## TASK OBJECTIVE:
The task calls for the lines below from the line with "ービス（1日3回まで）" to the line with "bienestar organizacional", both ends included, copied exactly, without any pictures.

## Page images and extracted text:
----------------

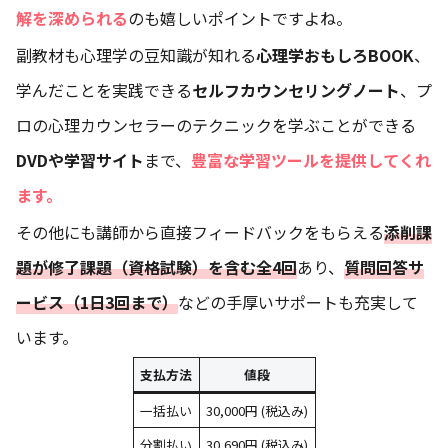
解を深められる
のも嬉しいポイントですよね。
副教材も心理学の豆知識が知れる
心理学おもしろBOOK
、
学んだことを実践できる
セルフカウンセリングノート
、プ
ロの心理カウンセラーのテクニックを学ぶことができる
DVDや学習サイト
まで、
豊富な学習ツールを提供してくれ
ます。
その他にも講師から直接フィードバックをもらえる
添削課
題が修了課題（資格試験）を含む全4回
あり、
質問回答サ
ービス（1日3回まで）
などの手厚いサポートも充実して
います。
支払方法
値段
一括払い
30,000円 (税込み)
分割払い
30,690円 (税込み)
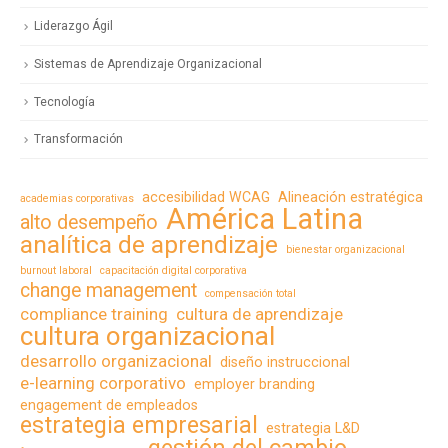
Liderazgo Ágil
Sistemas de Aprendizaje Organizacional
Tecnología
Transformación
accesibilidad WCAG
Alineación estratégica
academias corporativas
América Latina
alto desempeño
analítica de aprendizaje
bienestar organizacional
burnout laboral
capacitación digital corporativa
change management
compensación total
compliance training
cultura de aprendizaje
cultura organizacional
desarrollo organizacional
diseño instruccional
e-learning corporativo
employer branding
engagement de empleados
estrategia empresarial
estrategia L&D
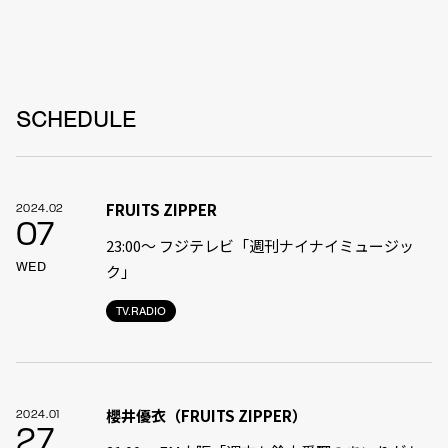
SCHEDULE
FRUITS ZIPPER
2024.02
07
23:00〜 フジテレビ「週刊ナイナイミュージッ
WED
ク」
TV.RADIO
櫻井優衣（FRUITS ZIPPER）
2024.01
27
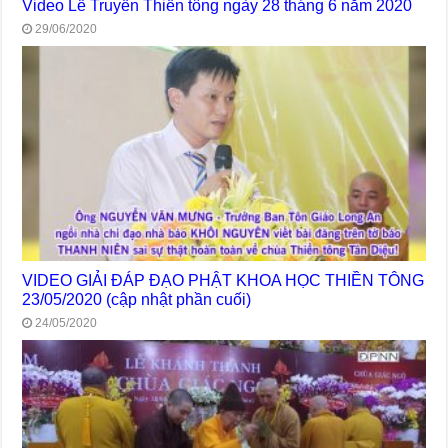
Video Lễ Truyền Thiền tông ngày 28 tháng 6 năm 2020
29/06/2020
VIDEO GIẢI ĐÁP ĐẠO PHẬT KHOA HỌC THIỀN TÔNG
23/05/2020 (cập nhật phần cuối)
24/05/2020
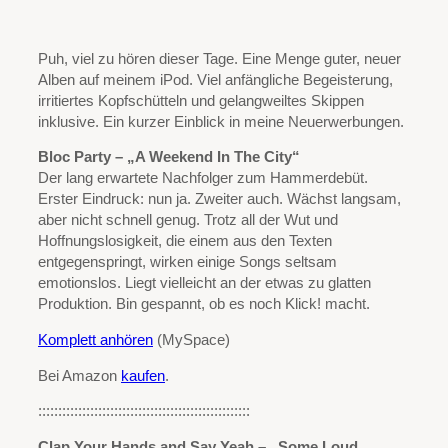
Puh, viel zu hören dieser Tage. Eine Menge guter, neuer
Alben auf meinem iPod. Viel anfängliche Begeisterung,
irritiertes Kopfschütteln und gelangweiltes Skippen
inklusive. Ein kurzer Einblick in meine Neuerwerbungen.
Bloc Party – „A Weekend In The City“
Der lang erwartete Nachfolger zum Hammerdebüt.
Erster Eindruck: nun ja. Zweiter auch. Wächst langsam,
aber nicht schnell genug. Trotz all der Wut und
Hoffnungslosigkeit, die einem aus den Texten
entgegenspringt, wirken einige Songs seltsam
emotionslos. Liegt vielleicht an der etwas zu glatten
Produktion. Bin gespannt, ob es noch Klick! macht.
Komplett anhören
(MySpace)
Bei Amazon
kaufen
.
:::::::::::::::::::::::::::::::::::::::::::::::::::::
Clap Your Hands and Say Yeah – „Some Loud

----------------

## SOLUTION FOR THIS PROBLEM:
ービス（1日3回まで）
などの手厚いサポートも充実して
います。
支払方法
値段
一括払い
30,000円 (税込み)
分割払い
30,690円 (税込み)
Liderazgo Ágil
Sistemas de Aprendizaje Organizacional
Tecnología
Transformación
accesibilidad WCAG
Alineación estratégica
academias corporativas
América Latina
alto desempeño
analítica de aprendizaje
bienestar organizacional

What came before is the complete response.